• [The problem]:
Leave out the pictures and repeat exactly the lines from the one containing "features and style." through the end of the records.

• [Provided material]:

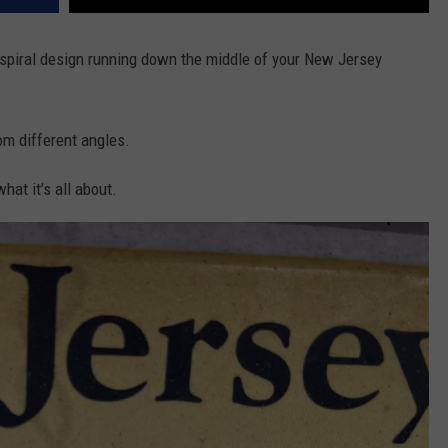
r spiral design running down the middle of your New Jersey
rom different angles.
hat it’s all about.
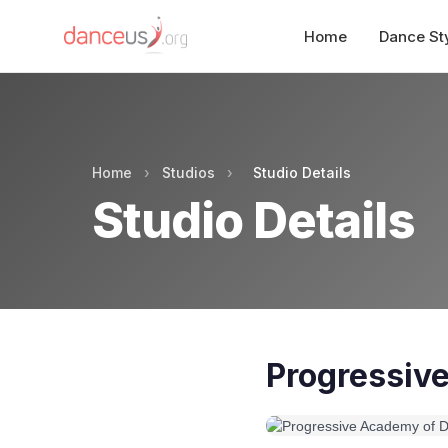
Home
Dance St
Home
›
Studios
›
Studio Details
Studio Details
Progressiv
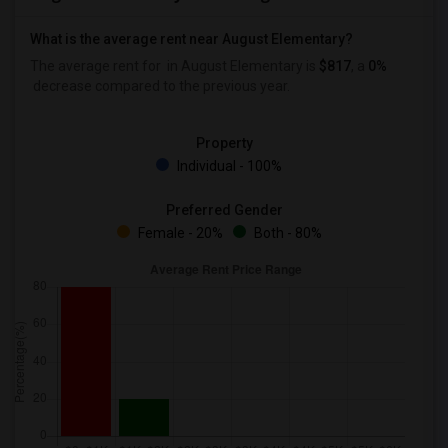
What is the average rent near August Elementary?
The average rent for
in August Elementary is
$817
, a
0%
decrease
compared to the previous year.
Property
Individual - 100%
Preferred Gender
Female - 20%
Both - 80%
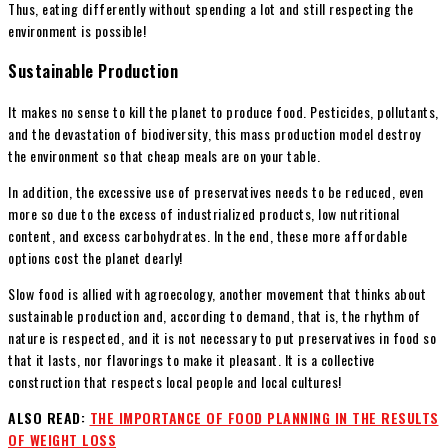
Thus, eating differently without spending a lot and still respecting the
environment is possible!
Sustainable Production
It makes no sense to kill the planet to produce food. Pesticides, pollutants,
and the devastation of biodiversity, this mass production model destroy
the environment so that cheap meals are on your table.
In addition, the excessive use of preservatives needs to be reduced, even
more so due to the excess of industrialized products, low nutritional
content, and excess carbohydrates. In the end, these more affordable
options cost the planet dearly!
Slow food is allied with agroecology, another movement that thinks about
sustainable production and, according to demand, that is, the rhythm of
nature is respected, and it is not necessary to put preservatives in food so
that it lasts, nor flavorings to make it pleasant. It is a collective
construction that respects local people and local cultures!
ALSO READ:
THE IMPORTANCE OF FOOD PLANNING IN THE RESULTS
OF WEIGHT LOSS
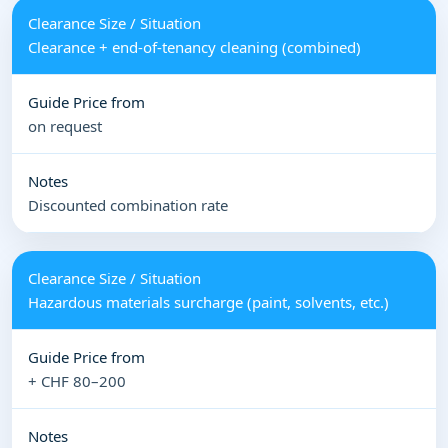
Clearance + end-of-tenancy cleaning (combined)
on request
Discounted combination rate
Hazardous materials surcharge (paint, solvents, etc.)
+ CHF 80–200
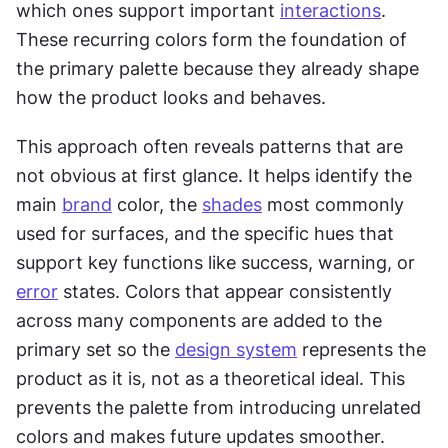
which ones support important 
interactions
. 
These recurring colors form the foundation of 
the primary palette because they already shape 
how the product looks and behaves.
This approach often reveals patterns that are 
not obvious at first glance. It helps identify the 
main 
brand
 color, the 
shades
 most commonly 
used for surfaces, and the specific hues that 
support key functions like success, warning, or 
error
 states. Colors that appear consistently 
across many components are added to the 
primary set so the 
design system
 represents the 
product as it is, not as a theoretical ideal. This 
prevents the palette from introducing unrelated 
colors and makes future updates smoother.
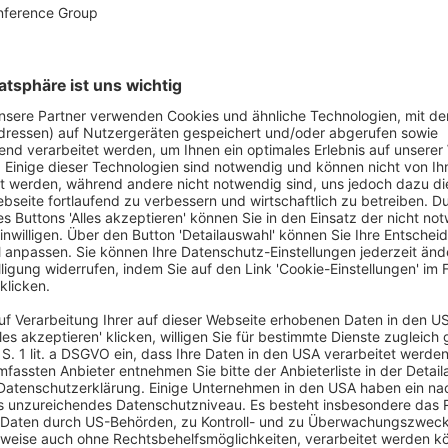
dWorld also sees itself as a
creative source of
 trends and changing guest expectations, the
s that help foodservice professionals stand out
asting loyalty. Personalized, tailor-made consulting
 experiences that surprise and delight guests.
itself as a
forward-thinking solution
y challenges such as staff shortages, regulatory
e company thinks ahead on behalf of its
des fast, flexible, and hands-on support – always
e of the foodservice business.
odservice professionals who need reliable support,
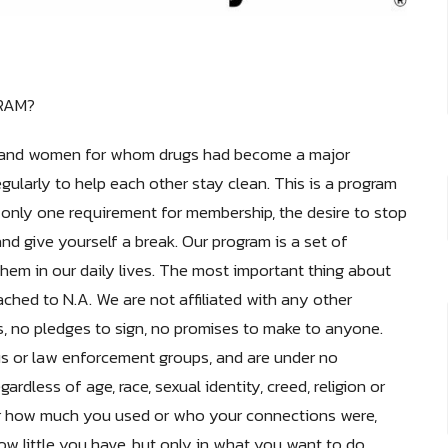
RAM?
men and women for whom drugs had become a major
ularly to help each other stay clean. This is a program
 only one requirement for membership, the desire to stop
d give yourself a break. Our program is a set of
them in our daily lives. The most important thing about
ached to N.A. We are not affiliated with any other
es, no pledges to sign, no promises to make to anyone.
ous or law enforcement groups, and are under no
rdless of age, race, sexual identity, creed, religion or
t or how much you used or who your connections were,
w little you have, but only in what you want to do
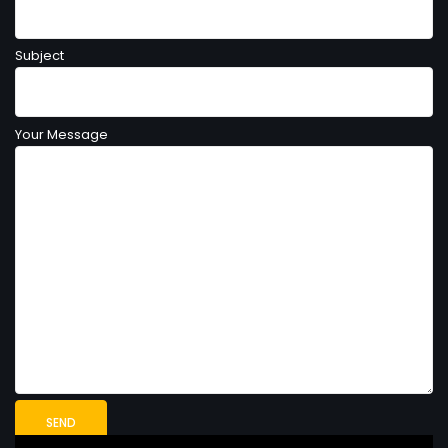
Subject
Your Message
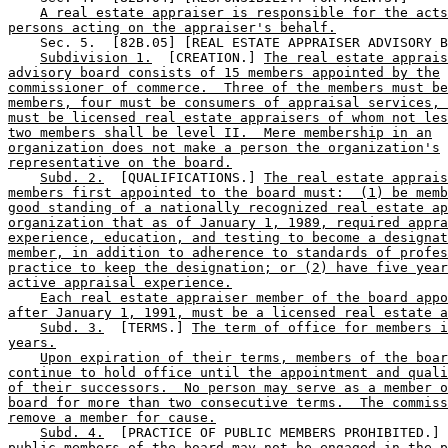
A real estate appraiser is responsible for the acts
persons acting on the appraiser's behalf.
    Sec. 5.  [82B.05] [REAL ESTATE APPRAISER ADVISORY B
Subdivision 1.
  [CREATION.] 
The real estate apprais
advisory board consists of 15 members appointed by the
commissioner of commerce.  Three of the members must be
members, four must be consumers of appraisal services, 
must be licensed real estate appraisers of whom not les
two members shall be level II.  Mere membership in an
organization does not make a person the organization's
representative on the board.
Subd. 2.
  [QUALIFICATIONS.] 
The real estate apprais
members first appointed to the board must:  (1) be memb
good standing of a nationally recognized real estate ap
organization that as of January 1, 1989, required appra
experience, education, and testing to become a designat
member, in addition to adherence to standards of profes
practice to keep the designation; or (2) have five year
active appraisal experience.
Each real estate appraiser member of the board appo
after January 1, 1991, must be a licensed real estate a
Subd. 3.
  [TERMS.] 
The term of office for members i
years.
Upon expiration of their terms, members of the boar
continue to hold office until the appointment and quali
of their successors.  No person may serve as a member o
board for more than two consecutive terms.  The commiss
remove a member for cause.
Subd. 4.
  [PRACTICE OF PUBLIC MEMBERS PROHIBITED.] 
public members of the board may not be engaged in the p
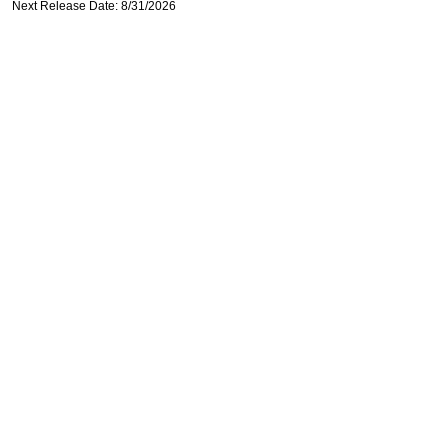
Next Release Date: 8/31/2026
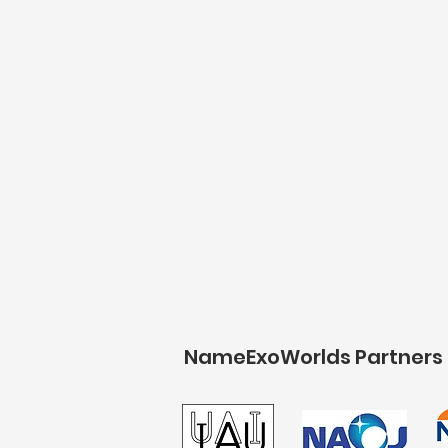
NameExoWorlds Partners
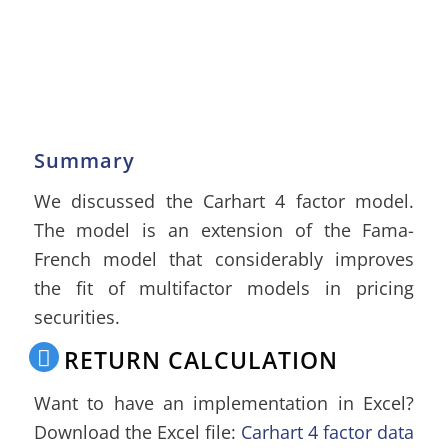
Summary
We discussed the Carhart 4 factor model.
The model is an extension of the Fama-
French model that considerably improves
the fit of multifactor models in pricing
securities.
RETURN CALCULATION
Want to have an implementation in Excel?
Download the Excel file:
Carhart 4 factor data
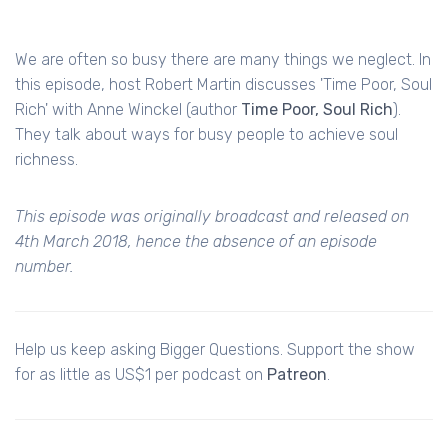
We are often so busy there are many things we neglect. In
this episode, host Robert Martin discusses 'Time Poor, Soul
Rich' with Anne Winckel (author
Time Poor, Soul Rich
).
They talk about ways for busy people to achieve soul
richness.
This episode was originally broadcast and released on
4th March 2018, hence the absence of an episode
number.
Help us keep asking Bigger Questions. Support the show
for as little as US$1 per podcast on
Patreon
.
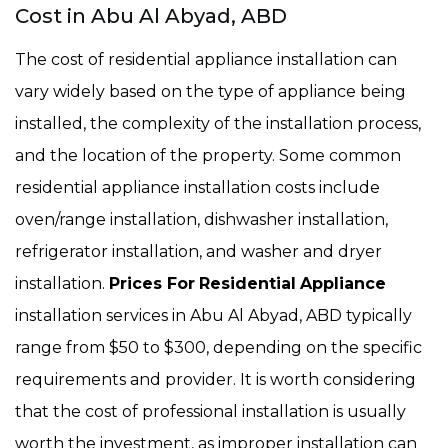
Cost in Abu Al Abyad, ABD
The cost of residential appliance installation can
vary widely based on the type of appliance being
installed, the complexity of the installation process,
and the location of the property. Some common
residential appliance installation costs include
oven/range installation, dishwasher installation,
refrigerator installation, and washer and dryer
installation.
Prices For
Residential
Appliance
installation services in Abu Al Abyad, ABD typically
range from $50 to $300, depending on the specific
requirements and provider. It is worth considering
that the cost of professional installation is usually
worth the investment, as improper installation can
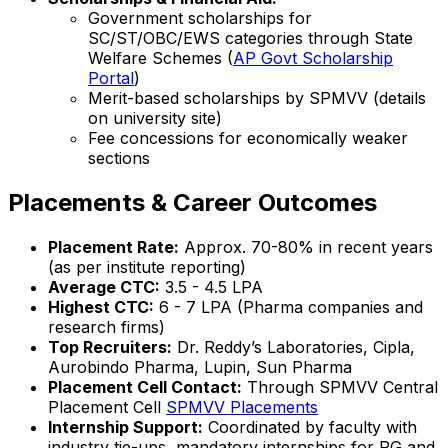
Government scholarships for
SC/ST/OBC/EWS categories through State
Welfare Schemes (
AP Govt Scholarship
Portal
)
Merit-based scholarships by SPMVV (details
on university site)
Fee concessions for economically weaker
sections
Placements & Career Outcomes
Placement Rate:
Approx. 70-80% in recent years
(as per institute reporting)
Average CTC:
₹3.5 - 4.5 LPA
Highest CTC:
₹6 - 7 LPA (Pharma companies and
research firms)
Top Recruiters:
Dr. Reddy’s Laboratories, Cipla,
Aurobindo Pharma, Lupin, Sun Pharma
Placement Cell Contact:
Through SPMVV Central
Placement Cell
SPMVV Placements
Internship Support:
Coordinated by faculty with
industry tie-ups, mandatory internships for PG and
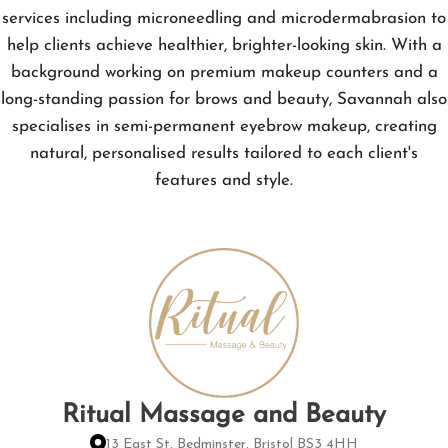
services including microneedling and microdermabrasion to
help clients achieve healthier, brighter-looking skin. With a
background working on premium makeup counters and a
long-standing passion for brows and beauty, Savannah also
specialises in semi-permanent eyebrow makeup, creating
natural, personalised results tailored to each client's
features and style.
Ritual Massage and Beauty
13 East St, Bedminster, Bristol BS3 4HH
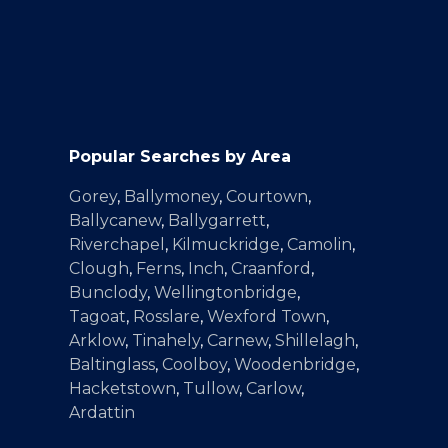
Popular Searches by Area
Gorey
,
Ballymoney
,
Courtown
,
Ballycanew
,
Ballygarrett
,
Riverchapel
,
Kilmuckridge
,
Camolin
,
Clough
,
Ferns
,
Inch
,
Craanford
,
Bunclody
,
Wellingtonbridge
,
Tagoat
,
Rosslare
,
Wexford Town
,
Arklow
,
Tinahely
,
Carnew
,
Shillelagh
,
Baltinglass
,
Coolboy
,
Woodenbridge
,
Hacketstown
,
Tullow
,
Carlow
,
Ardattin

• [Answer space]:
features and style.
Ritual Massage and Beauty
13 East St, Bedminster, Bristol BS3 4HH
Popular Searches by Area
Gorey
,
Ballymoney
,
Courtown
,
Ballycanew
,
Ballygarrett
,
Riverchapel
,
Kilmuckridge
,
Camolin
,
Clough
,
Ferns
,
Inch
,
Craanford
,
Bunclody
,
Wellingtonbridge
,
Tagoat
,
Rosslare
,
Wexford Town
,
Arklow
,
Tinahely
,
Carnew
,
Shillelagh
,
Baltinglass
,
Coolboy
,
Woodenbridge
,
Hacketstown
,
Tullow
,
Carlow
,
Ardattin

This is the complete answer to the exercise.